Em 2017, a região Sudeste sediava o maior percentual do total de vínculos do país no setor público (37%), seguida da região Nordeste (26%), região Sul (13%), região Centro-Oeste (12%) e região Norte (10%). Embora a região Norte possua menor número de vínculos, foi a região com a maior expansão comparada. Em 1986, possuia apenas 5% dos vínculos públicos. A região Sudeste, por sua vez,teve sua participação reduzida de 43% para 37%, no mesmo período.

Em relação ao total de vínculos federais, a região Sudeste reduziu sua participação de 39% para 30% ao passo que o Centro-Oeste, onde está a capital federal, ampliou sua participação de 27% para 39%. Esta quase substituição entre as duas regiões ocorreu principalmente pela crescente concentração de servidores federais no Distrito Federal em correspondente redução destes no Rio de Janeiro, antiga capital federal.

Na região Norte, o percentual de servidores federais passou de 6% para 8%, na região Nordeste o percentual caiu de 18% para 15% e na região Sul o valor permaneceu estável, em 9%.

Em relação ao total de vínculos estaduais, a região Sudeste possuía 40%, em 2017, reduzindo um pouco sua participação em relação à 1986, quando era de 43%. Os vínculos estaduais na região Centro-Oeste aumentou de 9% para 12%, na região Norte, aumentou de 6% para 12%, na região Nordeste, caiu de 26% para 22% e, na região Sul, caiu de 15% para 14%.

No nível federativo municipal, embora se note forte expansão no total de vínculos em todas as regiões, os percentuais relativos variaram de forma significativa. A região Sudeste reduziu seu espaço de 44% para 37%, bem como a região Sul, de 20% para 14%. No Centro-Oeste, o percentual em relação ao total de vínculos municipais do país aumentou de 5% para 8%, no Norte, de 3% para 10% e no Nordeste, de 28% para 31%.

1.A expansão do setor público municipal, em particular nestas áreas, está associado à redução da pobreza, do analfabetismo, aumento da média de anos de estudo e da esperança de vida dos cidadão, em grande medida pela ampliação do acesso aos serviços.
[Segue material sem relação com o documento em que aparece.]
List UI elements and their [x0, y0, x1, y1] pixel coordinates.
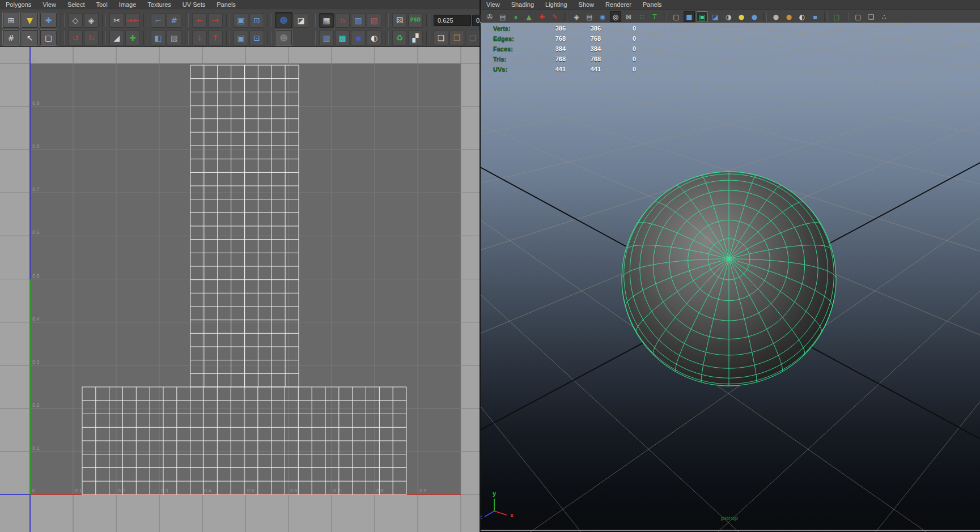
- cut-uv-edges-button[interactable]: ✂: [109, 13, 124, 28]
- menu-uv-sets[interactable]: UV Sets: [177, 0, 211, 10]
- move-pivot-button[interactable]: ✚: [125, 31, 140, 45]
- shadows-toggle-icon[interactable]: ●: [749, 11, 760, 22]
- refresh-textures-button[interactable]: ♻: [392, 31, 407, 45]
- relayout-uvs-button[interactable]: ▧: [167, 31, 181, 45]
- rotate-uvs-ccw-button[interactable]: ↺: [68, 31, 83, 45]
- default-material-icon[interactable]: ◑: [723, 11, 734, 22]
- uv-editor-canvas[interactable]: 10.90.80.70.60.50.40.30.20.100.10.20.30.…: [0, 47, 480, 532]
- wireframe-on-shaded-icon[interactable]: ▣: [697, 11, 708, 22]
- uv-tweak-tool[interactable]: #: [2, 29, 20, 46]
- dim-image-2-toggle[interactable]: ☻: [275, 29, 292, 46]
- menu-lighting[interactable]: Lighting: [540, 0, 573, 10]
- toolbar-separator: [846, 12, 849, 22]
- textured-mode-icon[interactable]: ◪: [710, 11, 721, 22]
- sew-uv-edges-button[interactable]: →←: [125, 13, 140, 28]
- flip-u-button[interactable]: ◇: [68, 13, 83, 28]
- snap-uvs-button[interactable]: ⊡: [249, 31, 264, 45]
- rebake-textures-button[interactable]: ⚄: [392, 13, 407, 28]
- checker-map-toggle[interactable]: ▞: [408, 31, 423, 45]
- smooth-shade-mode-icon[interactable]: ■: [684, 11, 695, 22]
- menu-tool[interactable]: Tool: [91, 0, 113, 10]
- svg-text:0.3: 0.3: [161, 488, 168, 493]
- stack-shells-button[interactable]: ▣: [234, 13, 248, 28]
- menu-renderer[interactable]: Renderer: [600, 0, 637, 10]
- field-chart-icon[interactable]: ⊠: [623, 11, 634, 22]
- dim-image-toggle[interactable]: ▦: [319, 13, 334, 28]
- shade-uvs-toggle[interactable]: ▥: [351, 13, 366, 28]
- polygon-sphere[interactable]: [622, 172, 836, 386]
- move-uv-shell-tool[interactable]: ✚: [40, 12, 57, 28]
- align-u-max-button[interactable]: →: [208, 13, 223, 28]
- display-image-toggle[interactable]: ☻: [275, 12, 292, 28]
- svg-text:0.9: 0.9: [419, 488, 427, 493]
- menu-view[interactable]: View: [481, 0, 506, 10]
- marquee-select-tool[interactable]: ▢: [40, 29, 57, 46]
- bookmarks-icon[interactable]: ∎: [510, 11, 521, 22]
- lighting-toggle-icon[interactable]: ●: [736, 11, 747, 22]
- isolate-select-icon[interactable]: ▢: [831, 11, 842, 22]
- overlay-shade-toggle[interactable]: ▥: [319, 31, 334, 45]
- image-plane-icon[interactable]: ▲: [523, 11, 534, 22]
- menu-select[interactable]: Select: [62, 0, 91, 10]
- safe-action-icon[interactable]: ∷: [636, 11, 647, 22]
- snap-stack-button[interactable]: ⊡: [249, 13, 264, 28]
- svg-text:0.6: 0.6: [32, 229, 40, 235]
- connections-icon[interactable]: ∴: [879, 11, 890, 22]
- align-v-min-button[interactable]: ↓: [192, 31, 207, 45]
- resolution-gate-icon[interactable]: ◉: [597, 11, 608, 22]
- menu-panels[interactable]: Panels: [211, 0, 241, 10]
- unfold-uvs-button[interactable]: ◧: [151, 31, 166, 45]
- menu-view[interactable]: View: [37, 0, 62, 10]
- safe-title-icon[interactable]: T: [649, 11, 660, 22]
- select-camera-icon[interactable]: ✇: [484, 11, 495, 22]
- two-sided-lighting-icon[interactable]: ◐: [796, 11, 808, 22]
- uv-select-tool[interactable]: ↖: [21, 29, 39, 46]
- wireframe-mode-icon[interactable]: ▢: [671, 11, 682, 22]
- layout-uvs-button[interactable]: ⌐: [151, 13, 166, 28]
- menu-shading[interactable]: Shading: [506, 0, 540, 10]
- filtered-image-toggle[interactable]: ◪: [294, 13, 308, 28]
- pan-zoom-icon[interactable]: ✚: [536, 11, 548, 22]
- occlusion-toggle-icon[interactable]: ●: [770, 11, 782, 22]
- menu-panels[interactable]: Panels: [637, 0, 668, 10]
- toolbar-separator: [426, 14, 430, 27]
- pixel-snap-toggle[interactable]: ∩: [335, 13, 350, 28]
- copy-disabled-button[interactable]: ❏: [465, 31, 480, 45]
- uv-smudge-tool[interactable]: ▼: [21, 12, 39, 28]
- rotate-uvs-cw-button[interactable]: ↻: [84, 31, 99, 45]
- camera-attributes-icon[interactable]: ▤: [497, 11, 508, 22]
- menu-textures[interactable]: Textures: [142, 0, 177, 10]
- flip-v-button[interactable]: ◈: [84, 13, 99, 28]
- perspective-viewport[interactable]: yxz Verts:3863860Edges:7687680Faces:3843…: [481, 23, 980, 532]
- display-cube-icon[interactable]: ▢: [852, 11, 864, 22]
- filmback-icon[interactable]: ▤: [584, 11, 595, 22]
- menu-polygons[interactable]: Polygons: [0, 0, 37, 10]
- gate-mask-icon[interactable]: ◎: [610, 11, 621, 22]
- update-psd-button[interactable]: PSD: [408, 13, 423, 28]
- viewport-3d-view[interactable]: yxz: [481, 23, 980, 532]
- film-gate-icon[interactable]: ◈: [571, 11, 582, 22]
- align-v-max-button[interactable]: ↑: [208, 31, 223, 45]
- toolbar-separator: [564, 12, 567, 22]
- hud-value: 386: [531, 25, 566, 32]
- checker-texture-toggle[interactable]: ▩: [335, 31, 350, 45]
- split-uvs-button[interactable]: ◢: [109, 31, 124, 45]
- paste-uvs-button[interactable]: ❒: [449, 31, 464, 45]
- uv-grid-view[interactable]: 10.90.80.70.60.50.40.30.20.100.10.20.30.…: [0, 47, 480, 532]
- backface-culling-icon[interactable]: ▪: [809, 11, 821, 22]
- toolbar-separator: [385, 14, 389, 27]
- xray-toggle-icon[interactable]: ●: [783, 11, 795, 22]
- u-coordinate-field[interactable]: 0.625: [434, 15, 471, 26]
- display-rgb-toggle[interactable]: ▨: [367, 13, 381, 28]
- copy-uvs-button[interactable]: ❏: [434, 31, 448, 45]
- menu-show[interactable]: Show: [573, 0, 600, 10]
- menu-image[interactable]: Image: [113, 0, 142, 10]
- align-u-min-button[interactable]: ←: [192, 13, 207, 28]
- normalize-uvs-button[interactable]: ▣: [234, 31, 248, 45]
- grid-uvs-button[interactable]: #: [167, 13, 181, 28]
- panel-layouts-icon[interactable]: ❏: [866, 11, 877, 22]
- grease-pencil-icon[interactable]: ✎: [549, 11, 561, 22]
- uv-lattice-tool[interactable]: ⊞: [2, 12, 20, 28]
- rgb-channels-toggle[interactable]: ◉: [351, 31, 366, 45]
- alpha-channel-toggle[interactable]: ◐: [367, 31, 381, 45]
2.Os vínculos do IBGE, em 2007, foram de aproximadamente 99 mil, bem superior aos 10 mil registrados no ano anterior. Em 2010, os vínculos deste órgão foram a 221 mil, por conta do censo populacional. O valor é excepcional, em face dos 14 mil registrados no ano anterior. Cada ainda ressaltar que, para o censo de 2000, o IBGE não registrou na RAIS os vínculos temporários contratados, e o crescimento excepcional naquele ano está ausente.

3.Neste caso, essa conclusões podem ser alteradas quando se observa o movimento do contingente de pessoas que atuam no mercado de trabalho informal quanto de terceirizados no setor público, que não estão registrados na RAIS. Espera-se, por exemplo, que o número de terceirizados tenha aumentado no setor público federal, nos últimos anos.

4.Inclui-se apenas o total de vínculos do setor privado e do setor público, excluindo-se empresas mistas e naturezas jurídicas públicas cuja nível federativo é indefinido.